18th Aug 2021

If one thing holds firm in all sectors of the decorating trade it is the preparation. The time taken to properly prepare all surfaces prior to painting pays dividends both in overall time required to complete the project, and the quality of the finish obtained.

If the job at hand is to paint a dark wall with a lighter colour, the following steps should be taken prior to covering with the chosen shade.

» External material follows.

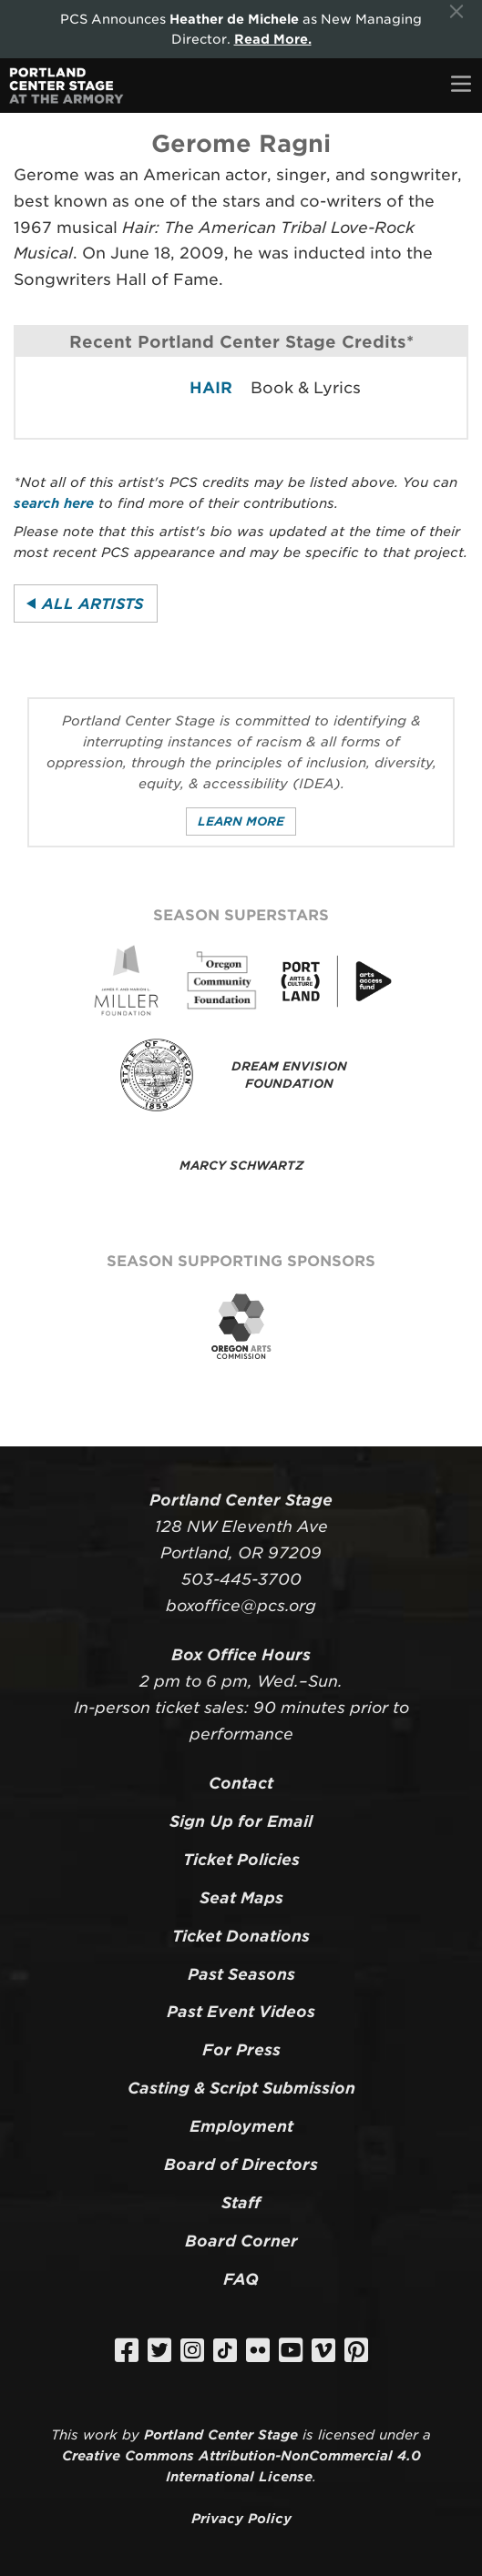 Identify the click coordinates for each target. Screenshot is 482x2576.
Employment (241, 2126)
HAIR (211, 388)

Step One: Prepare the wall.

Fill any holes or damage caused by furniture, shelving, or picture hanging. If the wall has any drilled and wall plug holes, unless you intend to replace whatever has been taken off the wall, try to pull the plugs out. If you can’t pull them out, drill them out. Scrape and brush off any peeling or flaking paint and wipe down before applying filler. Once filled, rub down flush to the wall and again wipe down to remove any dust and paint flakes.

Step Two: Prime the wall.

When covering dark walls, no matter how high the quality of your chosen topcoat, a good grade of primer should be applied as a matter of course. In the case of dark walls, that you intend to cover with a neutral colour such as beige, ivory, or a light eggshell, use a good white primer. In the case of very dark walls, such as black, dark blue, dark green etc., prepare to add a second coat of primer and if necessary, a third. Multiple thin coats of primer will provide a more even finish than trying to save time by applying one thick coat. Remember, a high quality finish is what is required, and what the customer expects.

Step Three: Applying the topcoat.

Choose a good quality paint. Even if it says ‘one coat’ on the tin, and your white primed wall looks solid and even, be prepared to give it at least two coats of top-coat. Again, two thin coats will provide a much more even, higher quality finish, that one thick coat.

By using good quality primers and good quality topcoats, and taking the time to properly prepare and prime the wall, will ensure changing a dark wall to a light wall is no more of a challenge, than replacing one light shade with another.